## GOAL OF THE EXERCISE
Retype the listing below exactly, beginning at the line that contains "abajando en la contratación de un delantero y" and ending with its last line.

## EXCERPTED RECORDS
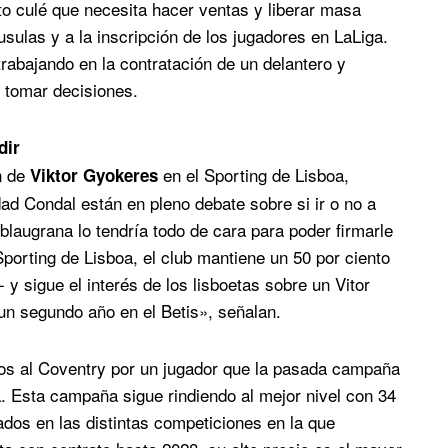
to culé que necesita hacer ventas y liberar masa
usulas y a la inscripción de los jugadores en LaLiga.
abajando en la contratación de un delantero y
 tomar decisiones.
dir
n de
en el Sporting de Lisboa,
Viktor Gyokeres
dad Condal están en pleno debate sobre si ir o no a
 blaugrana lo tendría todo de cara para poder firmarle
porting de Lisboa, el club mantiene un 50 por ciento
 y sigue el interés de los lisboetas sobre un Vitor
n segundo año en el Betis», señalan.
ros al Coventry por un jugador que la pasada campaña
a. Esta campaña sigue rindiendo al mejor nivel con 34
ados en las distintas competiciones en la que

## TASK RESPONSE
abajando en la contratación de un delantero y
 tomar decisiones.
dir
n de
en el Sporting de Lisboa,
Viktor Gyokeres
dad Condal están en pleno debate sobre si ir o no a
 blaugrana lo tendría todo de cara para poder firmarle
porting de Lisboa, el club mantiene un 50 por ciento
 y sigue el interés de los lisboetas sobre un Vitor
n segundo año en el Betis», señalan.
ros al Coventry por un jugador que la pasada campaña
a. Esta campaña sigue rindiendo al mejor nivel con 34
ados en las distintas competiciones en la que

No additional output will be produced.